Achieving availability

Unfortunately, this makes it clear that there’s mathematically no way to get beyond the 99.9% availability offered by GitHub when you host a solution yourself. In fact, the only way to get to 99.9% availability with self-hosted runners is to have provide 100% availability for the self-hosted runners (which, practically speaking, is impossible).

These calculations haven’t factored in hosting the Helm charts or container images or network availability. Each new component further decreases the availability. Out calculations also assume a team with strong understanding of managing and maintaining both the Azure infrastructure and the Kubernetes environment to optimize performance, troubleshoot problems, and minimize downtime. Without that expertise, the availability will be even lower. There’s a lot involved in selecting the right infrastructure, configuring Kubernetes properly, and validating your decisions by continuously monitoring the environment.

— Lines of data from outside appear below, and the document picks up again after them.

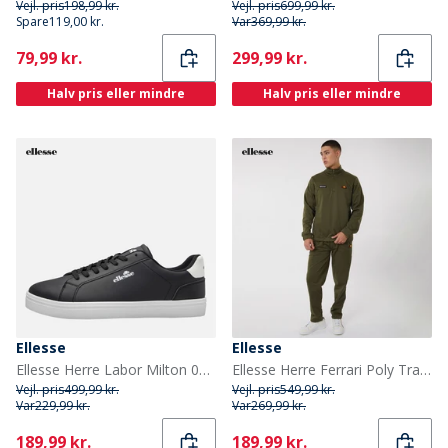
Vejl. pris
198,99 kr.
Vejl. pris
699,99 kr.
Spare
119,00 kr.
Var
369,99 kr.
Current
Current
79,99 kr.
299,99 kr.
Halv pris eller mindre
Halv pris eller mindre
Ellesse
Ellesse
Ellesse Herre Labor Milton 002 Træningssko Sort
Ellesse Herre Ferrari Poly Tracksuit Khaki
Vejl. pris
499,99 kr.
Vejl. pris
549,99 kr.
Var
229,99 kr.
Var
269,99 kr.
Current
Current
189,99 kr.
189,99 kr.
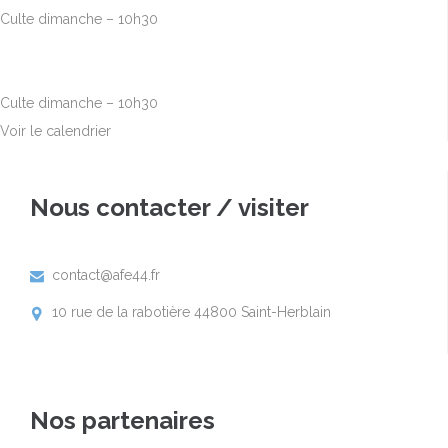
Culte dimanche – 10h30
Sep
6
10h00
-
12h30
Culte dimanche – 10h30
Voir le calendrier
Nous contacter / visiter
contact@afe44.fr

10 rue de la rabotière 44800 Saint-Herblain

Nos partenaires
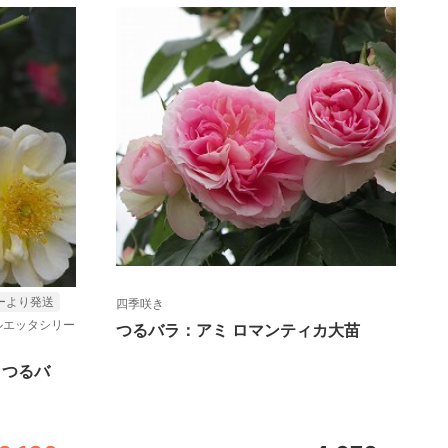
ーより発送
四季咲き
ルエッタシリー
つるバラ：アミ ロマンティカ大苗
）つるバ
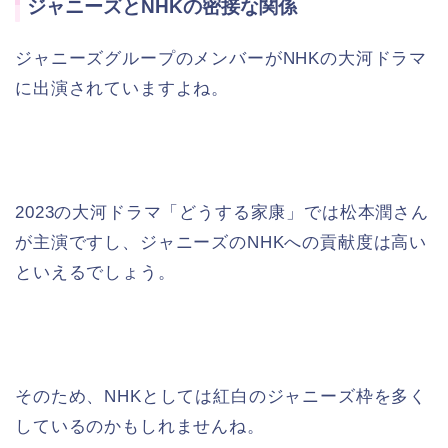
ジャニーズとNHKの密接な関係
ジャニーズグループのメンバーがNHKの大河ドラマ
に出演されていますよね。
2023の大河ドラマ「どうする家康」では松本潤さん
が主演ですし、ジャニーズのNHKへの貢献度は高い
といえるでしょう。
そのため、NHKとしては紅白のジャニーズ枠を多く
しているのかもしれませんね。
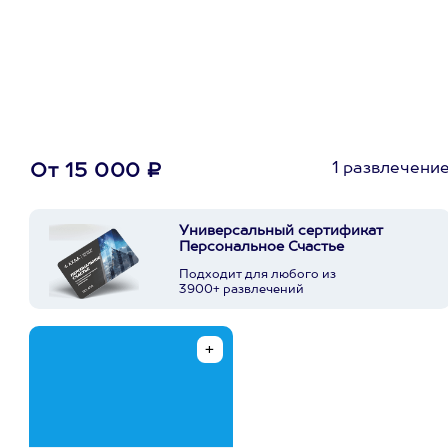
первую покупку в
приложении
1 развлечени
От 15 000 ₽
Универсальный сертификат
Персональное Счастье
Подходит для любого из
3900+ развлечений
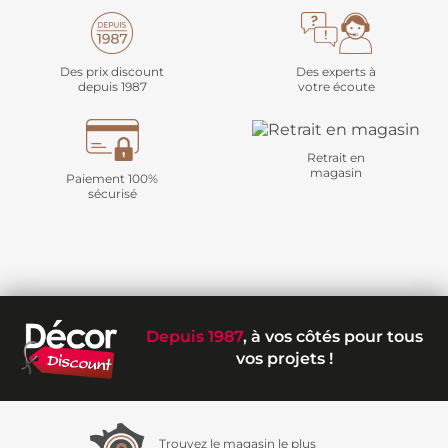
Des prix discount
Des experts à
depuis 1987
votre écoute
Retrait en
magasin
Paiement 100%
sécurisé
Depuis 1987
, à vos côtés pour tous
vos projets !
Trouvez le magasin le plus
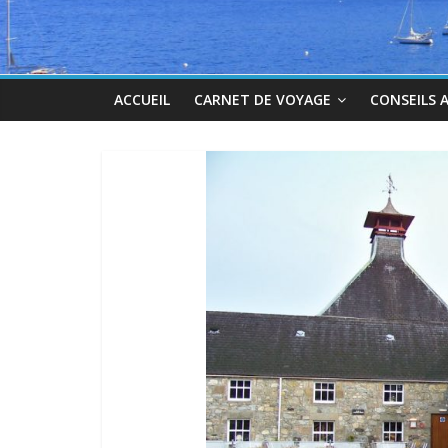
ACCUEIL
CARNET DE VOYAGE
CONSEILS 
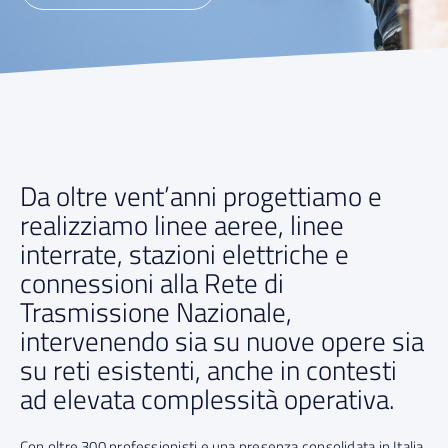
Da oltre vent’anni progettiamo e
realizziamo linee aeree, linee
interrate, stazioni elettriche e
connessioni alla Rete di
Trasmissione Nazionale,
intervenendo sia su nuove opere sia
su reti esistenti, anche in contesti
ad elevata complessità operativa.
Con oltre 300 professionisti e una presenza consolidata in Italia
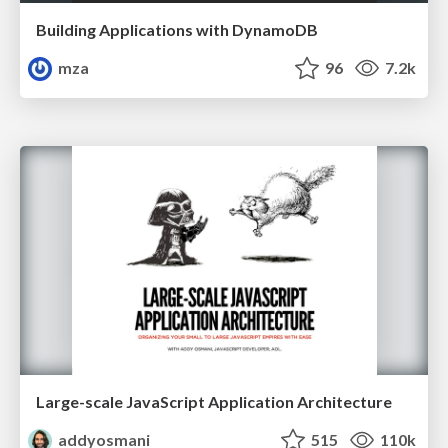
Building Applications with DynamoDB
mza
96
7.2k
Large-scale JavaScript Application Architecture
addyosmani
515
110k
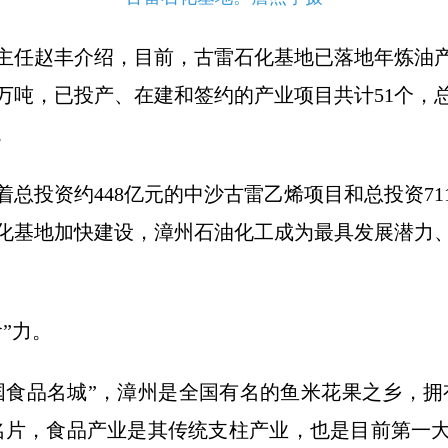
主任赵丰介绍，目前，古雷石化基地已落地年炼油产能
60万吨，已投产、在建和签约的产业项目共计51个，总
。
着总投资约448亿元的中沙古雷乙烯项目和总投资7
化基地加快建设，漳州石油化工成为最具发展潜力
”力。
国食品名城”，漳州是全国有名的鱼米花果之乡，拥有
名片，食品产业是其传统支柱产业，也是目前第一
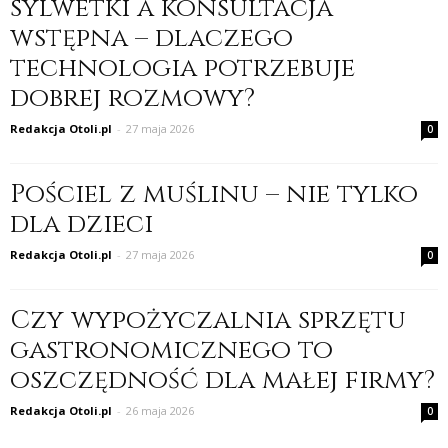
sylwetki a konsultacja
wstępna – dlaczego
technologia potrzebuje
dobrej rozmowy?
Redakcja Otoli.pl
-
27 maja 2026
0
Pościel z muślinu – nie tylko
dla dzieci
Redakcja Otoli.pl
-
27 maja 2026
0
Czy wypożyczalnia sprzętu
gastronomicznego to
oszczędność dla małej firmy?
Redakcja Otoli.pl
-
26 maja 2026
0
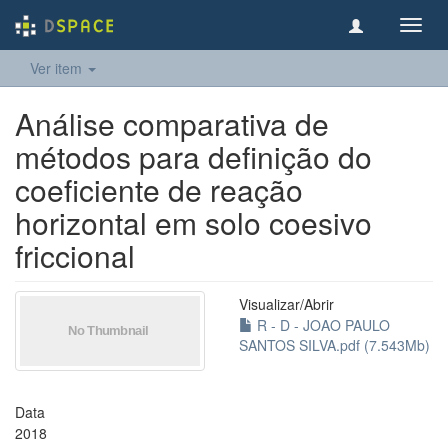
Toggl
navig
Ver item
Análise comparativa de
métodos para definição do
coeficiente de reação
horizontal em solo coesivo
friccional
Visualizar/
Abrir
R - D - JOAO PAULO
SANTOS SILVA.pdf (7.543Mb)
Data
2018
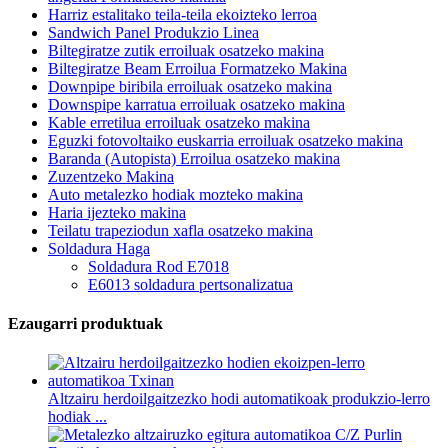
Harriz estalitako teila-teila ekoizteko lerroa
Sandwich Panel Produkzio Linea
Biltegiratze zutik erroiluak osatzeko makina
Biltegiratze Beam Erroilua Formatzeko Makina
Downpipe biribila erroiluak osatzeko makina
Downspipe karratua erroiluak osatzeko makina
Kable erretilua erroiluak osatzeko makina
Eguzki fotovoltaiko euskarria erroiluak osatzeko makina
Baranda (Autopista) Erroilua osatzeko makina
Zuzentzeko Makina
Auto metalezko hodiak mozteko makina
Haria ijezteko makina
Teilatu trapeziodun xafla osatzeko makina
Soldadura Haga
Soldadura Rod E7018
E6013 soldadura pertsonalizatua
Ezaugarri produktuak
Altzairu herdoilgaitzezko hodi automatikoak produkzio-lerro
hodiak ...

These compromises are why cloud providers offer managed solutions. They can provide a higher level of availability at a lower cost than most users can typically achieve on their own. It also takes advantage of the expertise of infrastructure experts who can optimize the environment for the specific workload (and support it at scale).

To be clear, this does not mean that ARC is never a fit. It can still be a solution to challenges such as providing access to resources in isolated networks. It simply means that you need to be aware of the tradeoffs you’re making when you decide to use it. It also means that if SLA is the primary concern, you should consider GitHub-hosted runners.